Monitored quantity in ModelCheckpoint does not exist

Hi,

I’m using PL V0.9, and I’m using pl.callbacks.ModelCheckpoint to monitor a quantity named val_loss, to save only the best models.

However, after updating my code base, there is no quantity named val_loss in my validation loop, because I changed it’s name, but my callback still save checkpoints!

I want to know, in this case where the monitored quantity does not exist, which quantity is used by the callback to make the decision of saving?

Thank you in advance!

You did not include how you are creating the ModelCheckpoint, so assuming it is set to monitor=None, it will try to save every epoch.
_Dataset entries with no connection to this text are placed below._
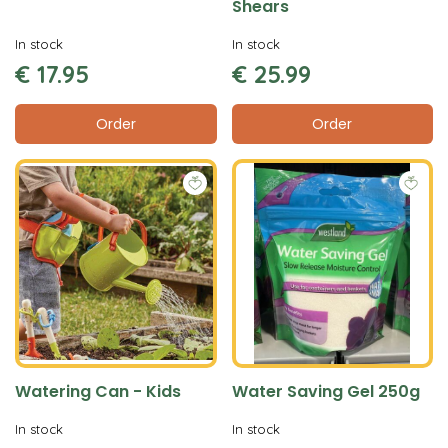
Shears
In stock
In stock
€
17
.
95
€
25
.
99
Order
Order
Watering Can - Kids
Water Saving Gel 250g
In stock
In stock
You can set the monitor argument to your quantity name in order to track it instead.

Hi @carmocca
Thank you for your response.
Actually, I create the ModelCheckpoint in the following way:

checkpoint_callback = pl.callbacks.ModelCheckpoint(
        monitor="val_loss",
        mode="min",
        save_last=True,
        save_top_k=5,
        verbose=False,
    )

However, there is no metric called val_loss, but ModelCheckpoint still save the models, and only 5 at the time + the last one.

5 at the time + last is correct considering you have save_top_k=5, save_last=True.

There is this check to stop the run if the monitor is not found:


So you must be actually monitoring something.

Can you share your training and validation step?